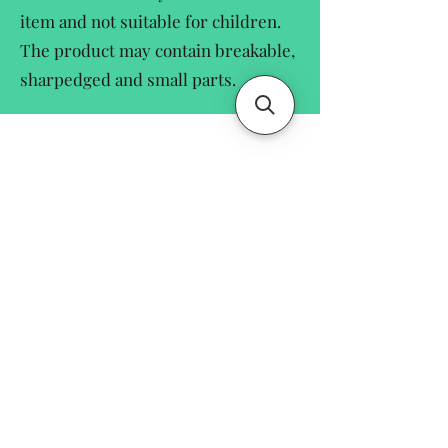
item and not suitable for children.
The product may contain breakable,
sharpedged and small parts.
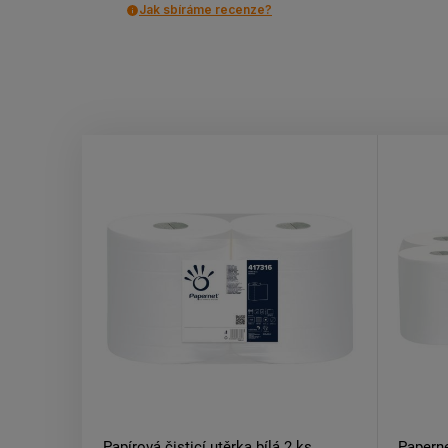
Jak sbíráme recenze?
Papírová čisticí utěrka bílá 2 ks
Paperne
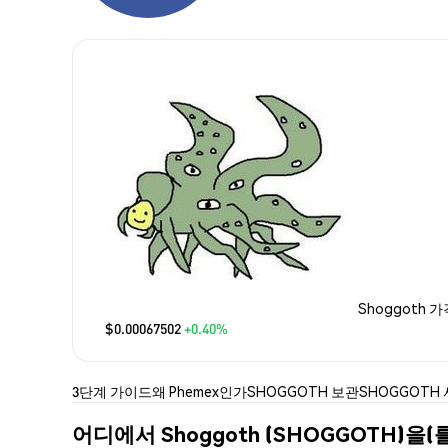
Shoggoth 가
$0.00067502
+0.40%
3단계 가이드
왜 Phemex인가
SHOGGOTH 보관
SHOGGOTH
어디에서 Shoggoth (SHOGGOTH)을(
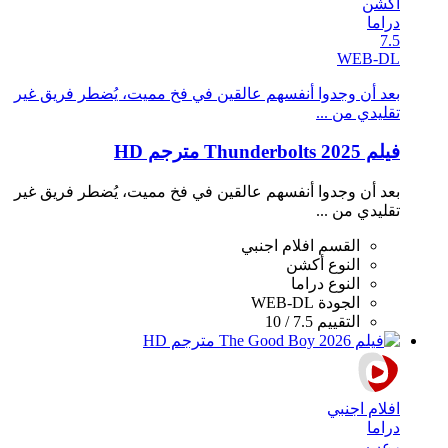
أكشن
دراما
7.5
WEB-DL
بعد أن وجدوا أنفسهم عالقين في فخ مميت، يُضطر فريق غير
تقليدي من ...
فيلم Thunderbolts 2025 مترجم HD
بعد أن وجدوا أنفسهم عالقين في فخ مميت، يُضطر فريق غير
تقليدي من ...
القسم
افلام اجنبي
النوع
أكشن
النوع
دراما
الجودة
WEB-DL
التقييم
7.5 / 10
افلام اجنبي
دراما
رعب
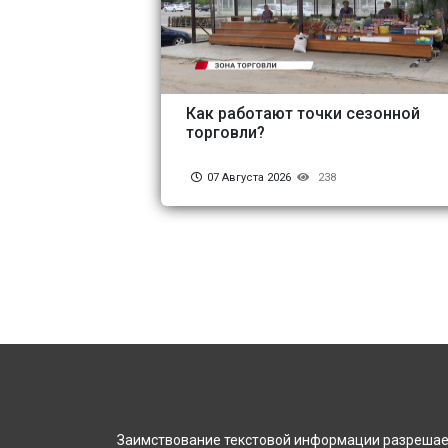
Как работают точки сезонной
торговли?
07 Августа 2026
238
Заимствование текстовой информации разрешает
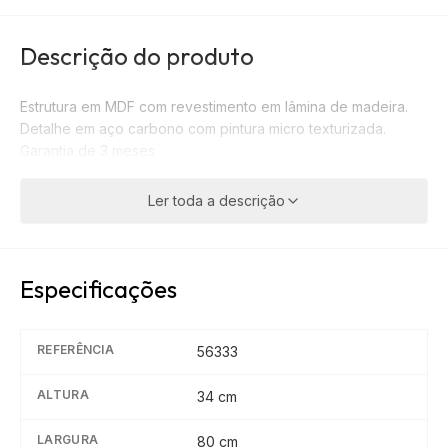
Descrição do produto
Estrutura em MDF com revestimento em lâmina de madeira.
Detalhe em aço carbono com pintura micro texturizada.
Garantia de 3 meses
Ler toda a descrição
Especificações
REFERÊNCIA
56333
ALTURA
34
cm
LARGURA
80
cm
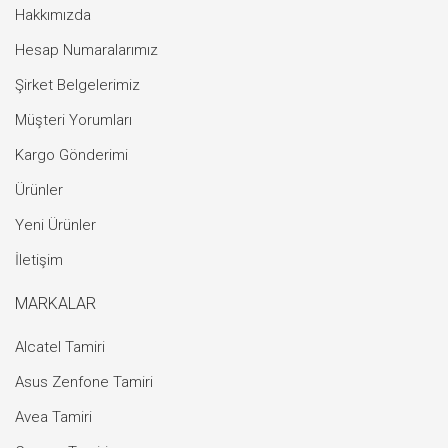
Hakkımızda
Hesap Numaralarımız
Şirket Belgelerimiz
Müşteri Yorumları
Kargo Gönderimi
Ürünler
Yeni Ürünler
İletişim
MARKALAR
Alcatel Tamiri
Asus Zenfone Tamiri
Avea Tamiri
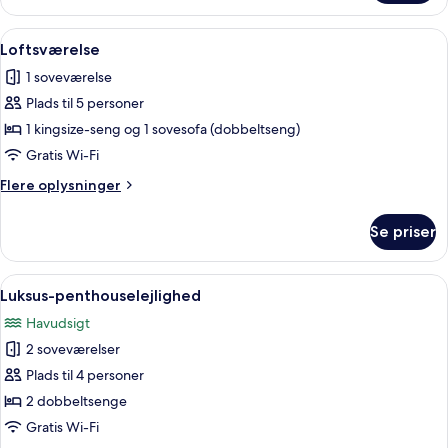
dobbeltværelse
-
Indlæs
Et moderne hotelværelse med spiseplads,
9
balkon
Loftsværelse
alle
-
1 soveværelse
delvis
billeder
havudsigt
Plads til 5 personer
af
Loftsværelse
1 kingsize-seng og 1 sovesofa (dobbeltseng)
Gratis Wi-Fi
Flere
Flere oplysninger
oplysninger
om
Se priser
Loftsværelse
Indlæs
En rummelig stue med stort vindue med
12
Luksus-penthouselejlighed
alle
Havudsigt
billeder
2 soveværelser
af
Luksus-
Plads til 4 personer
penthouselejlighed
2 dobbeltsenge
Gratis Wi-Fi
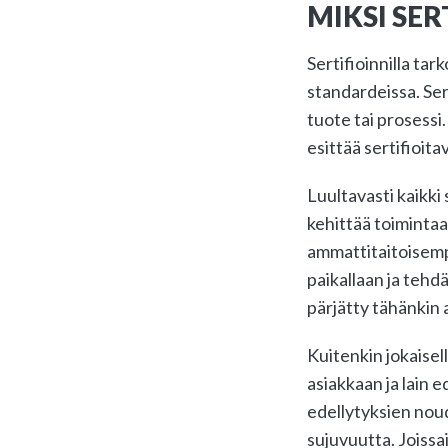
MIKSI SER
Sertifioinnilla ta
standardeissa. Ser
tuote tai prosessi.
esittää sertifioit
Luultavasti kaikki
kehittää toimintaa
ammattitaitoisemp
paikallaan ja tehdä
pärjätty tähänkin 
Kuitenkin jokaisel
asiakkaan ja lain 
edellytyksien noud
sujuvuutta. Joissai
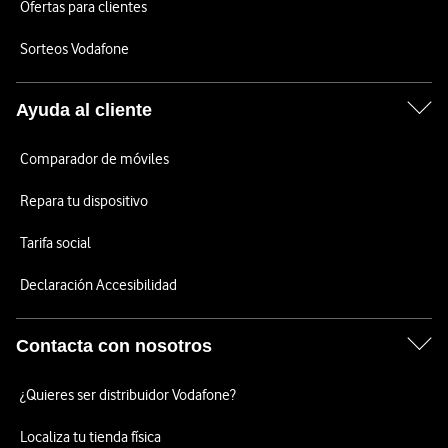
Ofertas para clientes
Sorteos Vodafone
Ayuda al cliente
Comparador de móviles
Repara tu dispositivo
Tarifa social
Declaración Accesibilidad
Contacta con nosotros
¿Quieres ser distribuidor Vodafone?
Localiza tu tienda física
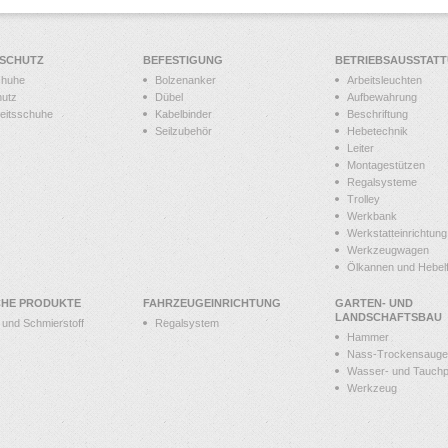
SSCHUTZ
BEFESTIGUNG
BETRIEBSAUSSTAT
chuhe
Bolzenanker
Arbeitsleuchten
hutz
Dübel
Aufbewahrung
heitsschuhe
Kabelbinder
Beschriftung
Seilzubehör
Hebetechnik
Leiter
Montagestützen
Regalsysteme
Trolley
Werkbank
Werkstatteinrichtung
Werkzeugwagen
Ölkannen und Hebelf
CHE PRODUKTE
FAHRZEUGEINRICHTUNG
GARTEN- UND
LANDSCHAFTSBAU
t und Schmierstoff
Regalsystem
Hammer
Nass-Trockensauge
Wasser- und Tauch
Werkzeug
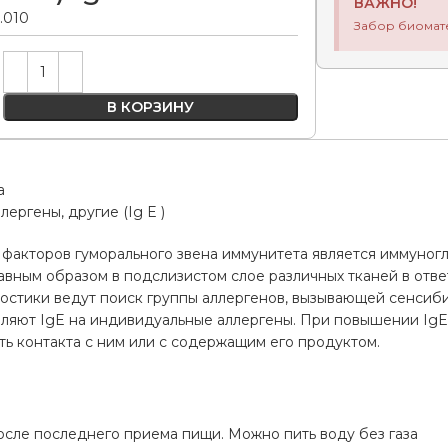
ВАЖНО!
0.010
Забор биомат
Alternative:
В КОРЗИНУ
а
ергены, другие (Ig E )
факторов гуморального звена иммунитета является иммуногло
вным образом в подслизистом слое различных тканей в отве
остики ведут поиск группы аллергенов, вызывающей сенсиби
вляют IgE на индивидуальные аллергены. При повышении IgE
ь контакта с ним или с содержащим его продуктом.
а
осле последнего приема пищи. Можно пить воду без газа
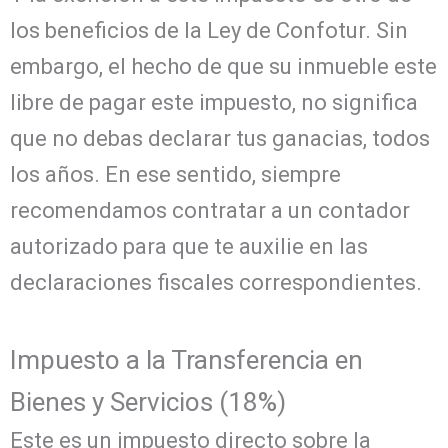
los beneficios de la Ley de Confotur. Sin
embargo, el hecho de que su inmueble este
libre de pagar este impuesto, no significa
que no debas declarar tus ganacias, todos
los años. En ese sentido, siempre
recomendamos contratar a un contador
autorizado para que te auxilie en las
declaraciones fiscales correspondientes.
Impuesto a la Transferencia en
Bienes y Servicios (18%)
Este es un impuesto directo sobre la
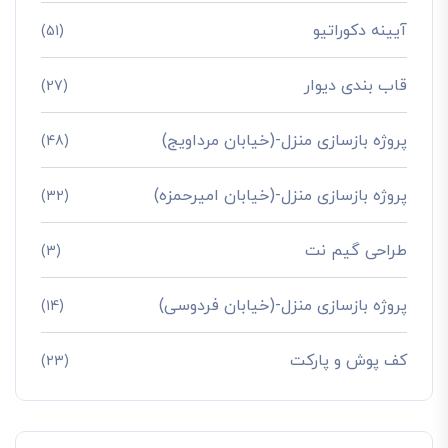
آیینه دکوراتیو
(51)
قاب بندی دیوار
(27)
پروژه بازسازی منزل-(خیابان مرداویج)
(48)
پروژه بازسازی منزل-(خیابان امیرحمزه)
(32)
طراحی گیم نت
(3)
پروژه بازسازی منزل-(خیابان فردوسی)
(14)
کف پوش و پارکت
(23)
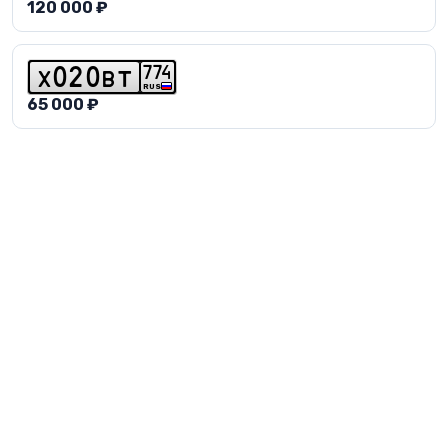
120 000 ₽
7
7
4
x
0
2
0
b
t
RUS
65 000 ₽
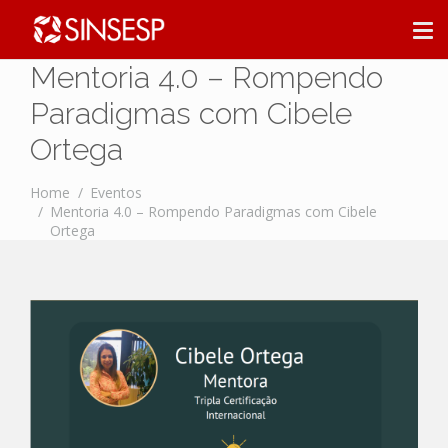
Mentoria 4.0 – Rompendo
Paradigmas com Cibele
Ortega
Home
Eventos
Mentoria 4.0 – Rompendo Paradigmas com Cibele
Ortega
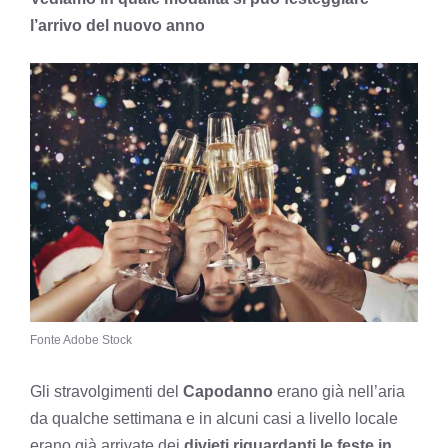
l’arrivo del nuovo anno
Fonte Adobe Stock
Gli stravolgimenti del
Capodanno
erano già nell’aria
da qualche settimana e in alcuni casi a livello locale
erano già arrivate dei
divieti riguardanti le feste in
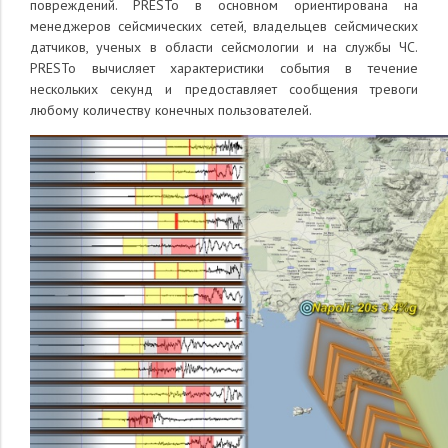
повреждений. PRESTo в основном ориентирована на
менеджеров сейсмических сетей, владельцев сейсмических
датчиков, ученых в области сейсмологии и на службы ЧС.
PRESTo вычисляет характеристики события в течение
нескольких секунд и предоставляет сообщения тревоги
любому количеству конечных пользователей.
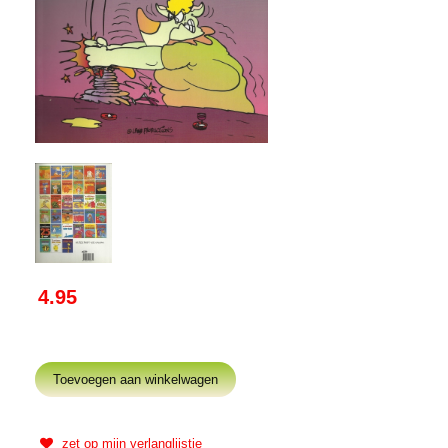
4.95
zet op mijn verlanglijstje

----

### TASK GOAL
Exact repetition of the material above is required, with the images removed.

### RESULT
item and not suitable for children.
The product may contain breakable,
sharpedged and small parts.
Jak sbíráme recenze?
Papírová čisticí utěrka bílá 2 ks
Paperne
Shoggoth 가
$0.00067502
+0.40%
3단계 가이드
왜 Phemex인가
SHOGGOTH 보관
SHOGGOTH
어디에서 Shoggoth (SHOGGOTH)을(
أكشن
دراما
7.5
WEB-DL
بعد أن وجدوا أنفسهم عالقين في فخ مميت، يُضطر فريق غير
تقليدي من ...
فيلم Thunderbolts 2025 مترجم HD
بعد أن وجدوا أنفسهم عالقين في فخ مميت، يُضطر فريق غير
تقليدي من ...
القسم
افلام اجنبي
النوع
أكشن
النوع
دراما
الجودة
WEB-DL
التقييم
7.5 / 10
افلام اجنبي
دراما
رعب
Как работают точки сезонной
торговли?
07 Августа 2026
238
Заимствование текстовой информации разрешает
Descrição do produto
Estrutura em MDF com revestimento em lâmina de madeira.
Detalhe em aço carbono com pintura micro texturizada.
Garantia de 3 meses
Ler toda a descrição
Especificações
REFERÊNCIA
56333
ALTURA
34
cm
LARGURA
80
cm
Hakkımızda
Hesap Numaralarımız
Şirket Belgelerimiz
Müşteri Yorumları
Kargo Gönderimi
Ürünler
Yeni Ürünler
İletişim
MARKALAR
Alcatel Tamiri
Asus Zenfone Tamiri
Avea Tamiri
dobbeltværelse
-
Indlæs
Et moderne hotelværelse med spiseplads,
9
balkon
Loftsværelse
alle
-
1 soveværelse
delvis
billeder
havudsigt
Plads til 5 personer
af
Loftsværelse
1 kingsize-seng og 1 sovesofa (dobbeltseng)
Gratis Wi-Fi
Flere
Flere oplysninger
oplysninger
om
Se priser
Loftsværelse
Indlæs
En rummelig stue med stort vindue med
12
Luksus-penthouselejlighed
alle
Havudsigt
billeder
2 soveværelser
af
Luksus-
Plads til 4 personer
penthouselejlighed
2 dobbeltsenge
Gratis Wi-Fi
MIKSI SER
Sertifioinnilla ta
standardeissa. Ser
tuote tai prosessi.
esittää sertifioit
Luultavasti kaikki
kehittää toimintaa
ammattitaitoisemp
paikallaan ja tehdä
pärjätty tähänkin 
Kuitenkin jokaisel
asiakkaan ja lain 
edellytyksien noud
sujuvuutta. Joissai
Ofertas para clientes
Sorteos Vodafone
Ayuda al cliente
Comparador de móviles
Repara tu dispositivo
Tarifa social
Declaración Accesibilidad
Contacta con nosotros
¿Quieres ser distribuidor Vodafone?
Localiza tu tienda física
SSCHUTZ
BEFESTIGUNG
BETRIEBSAUSSTAT
chuhe
Bolzenanker
Arbeitsleuchten
hutz
Dübel
Aufbewahrung
heitsschuhe
Kabelbinder
Beschriftung
Seilzubehör
Hebetechnik
Leiter
Montagestützen
Regalsysteme
Trolley
Werkbank
Werkstatteinrichtung
Werkzeugwagen
Ölkannen und Hebelf
CHE PRODUKTE
FAHRZEUGEINRICHTUNG
GARTEN- UND
LANDSCHAFTSBAU
t und Schmierstoff
Regalsystem
Hammer
Nass-Trockensauge
Wasser- und Tauch
Werkzeug
ВАЖНО!
0.010
Забор биомат
Alternative:
В КОРЗИНУ
а
ергены, другие (Ig E )
факторов гуморального звена иммунитета является иммуногло
вным образом в подслизистом слое различных тканей в отве
остики ведут поиск группы аллергенов, вызывающей сенсиби
вляют IgE на индивидуальные аллергены. При повышении IgE
ь контакта с ним или с содержащим его продуктом.
а
осле последнего приема пищи. Можно пить воду без газа
los beneficios de la Ley de Confotur. Sin
embargo, el hecho de que su inmueble este
libre de pagar este impuesto, no significa
que no debas declarar tus ganacias, todos
los años. En ese sentido, siempre
recomendamos contratar a un contador
autorizado para que te auxilie en las
declaraciones fiscales correspondientes.
Impuesto a la Transferencia en
Bienes y Servicios (18%)
Este es un impuesto directo sobre la
آیینه دکوراتیو
(51)
قاب بندی دیوار
(27)
پروژه بازسازی منزل-(خیابان مرداویج)
(48)
پروژه بازسازی منزل-(خیابان امیرحمزه)
(32)
طراحی گیم نت
(3)
پروژه بازسازی منزل-(خیابان فردوسی)
(14)
کف پوش و پارکت
(23)
120 000 ₽
7
7
4
x
0
2
0
b
t
RUS
65 000 ₽
Mentoria 4.0 – Rompendo
Paradigmas com Cibele
Ortega
Home
Eventos
Mentoria 4.0 – Rompendo Paradigmas com Cibele
Ortega
l’arrivo del nuovo anno
Fonte Adobe Stock
Gli stravolgimenti del
Capodanno
erano già nell’aria
da qualche settimana e in alcuni casi a livello locale
erano già arrivate dei
divieti riguardanti le feste in
повреждений. PRESTo в основном ориентирована на
менеджеров сейсмических сетей, владельцев сейсмических
датчиков, ученых в области сейсмологии и на службы ЧС.
PRESTo вычисляет характеристики события в течение
нескольких секунд и предоставляет сообщения тревоги
любому количеству конечных пользователей.
4.95
zet op mijn verlanglijstje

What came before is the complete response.